Copy out every line of the data where the word "Allaround" is found.

━━ RECORDED DATA

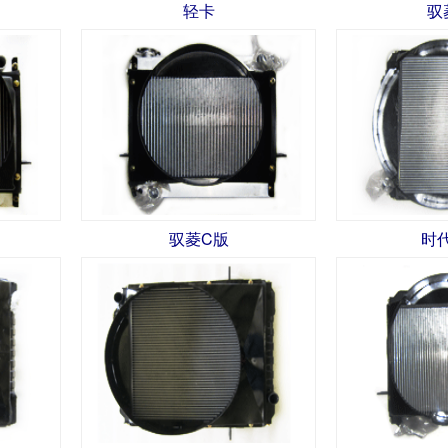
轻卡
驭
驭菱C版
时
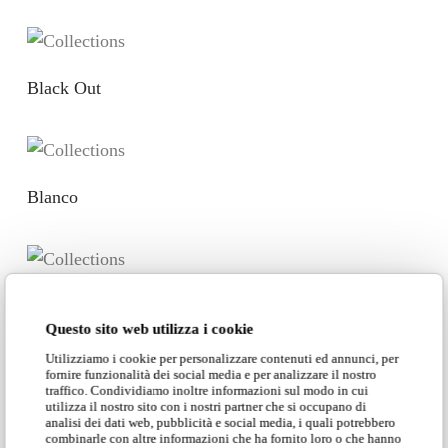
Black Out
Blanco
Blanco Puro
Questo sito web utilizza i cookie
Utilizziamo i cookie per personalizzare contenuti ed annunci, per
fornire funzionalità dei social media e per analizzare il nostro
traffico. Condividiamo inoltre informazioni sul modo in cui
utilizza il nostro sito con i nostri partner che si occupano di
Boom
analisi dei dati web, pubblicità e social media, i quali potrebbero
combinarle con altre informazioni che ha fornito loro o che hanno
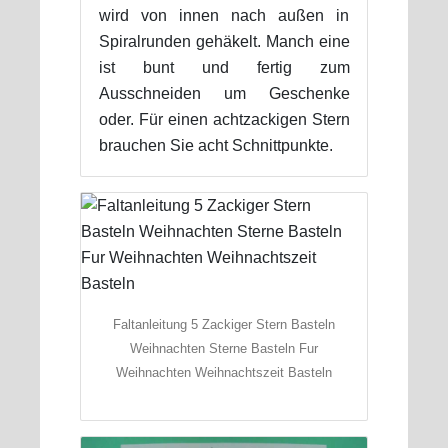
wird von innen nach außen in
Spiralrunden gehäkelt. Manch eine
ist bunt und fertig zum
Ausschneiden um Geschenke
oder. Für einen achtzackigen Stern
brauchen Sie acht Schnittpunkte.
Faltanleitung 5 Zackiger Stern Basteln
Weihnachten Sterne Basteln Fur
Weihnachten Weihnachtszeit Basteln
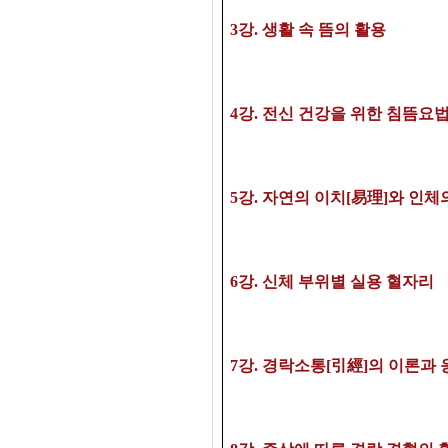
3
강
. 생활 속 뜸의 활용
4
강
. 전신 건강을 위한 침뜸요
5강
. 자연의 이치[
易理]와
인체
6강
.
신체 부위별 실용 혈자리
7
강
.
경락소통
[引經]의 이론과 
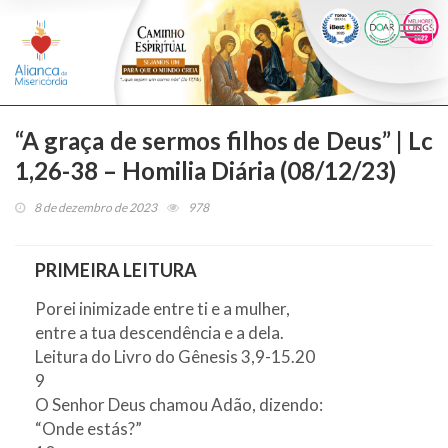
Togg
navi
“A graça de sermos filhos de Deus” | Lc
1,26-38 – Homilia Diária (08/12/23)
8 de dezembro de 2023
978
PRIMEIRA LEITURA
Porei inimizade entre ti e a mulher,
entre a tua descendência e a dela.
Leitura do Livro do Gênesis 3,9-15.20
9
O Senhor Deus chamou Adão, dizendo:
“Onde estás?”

━━━━
━━ RECORDED DATA

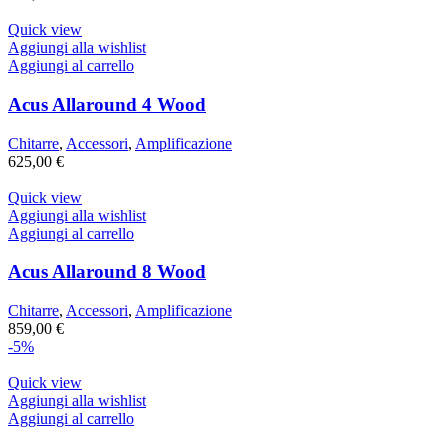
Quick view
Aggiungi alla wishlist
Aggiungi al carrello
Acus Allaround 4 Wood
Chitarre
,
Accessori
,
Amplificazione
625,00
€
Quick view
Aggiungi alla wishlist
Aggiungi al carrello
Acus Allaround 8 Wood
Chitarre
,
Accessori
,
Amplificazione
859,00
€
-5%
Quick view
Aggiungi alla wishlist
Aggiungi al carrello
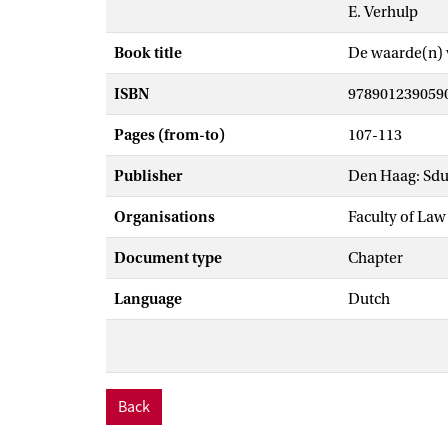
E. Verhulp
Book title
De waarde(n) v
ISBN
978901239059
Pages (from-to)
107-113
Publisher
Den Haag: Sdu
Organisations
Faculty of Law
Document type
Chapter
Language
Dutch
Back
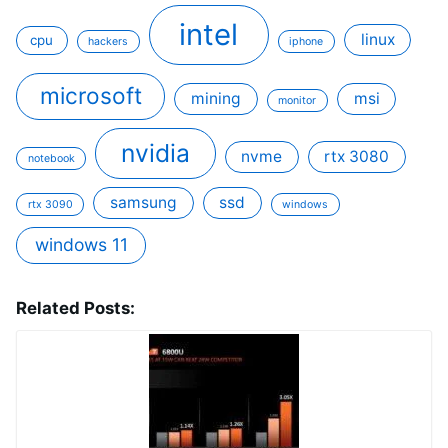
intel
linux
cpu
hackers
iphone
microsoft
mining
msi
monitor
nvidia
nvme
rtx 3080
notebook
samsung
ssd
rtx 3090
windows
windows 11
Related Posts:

━━━━

-- SOLUTION FOR THIS PROBLEM --
Acus Allaround 4 Wood
Acus Allaround 8 Wood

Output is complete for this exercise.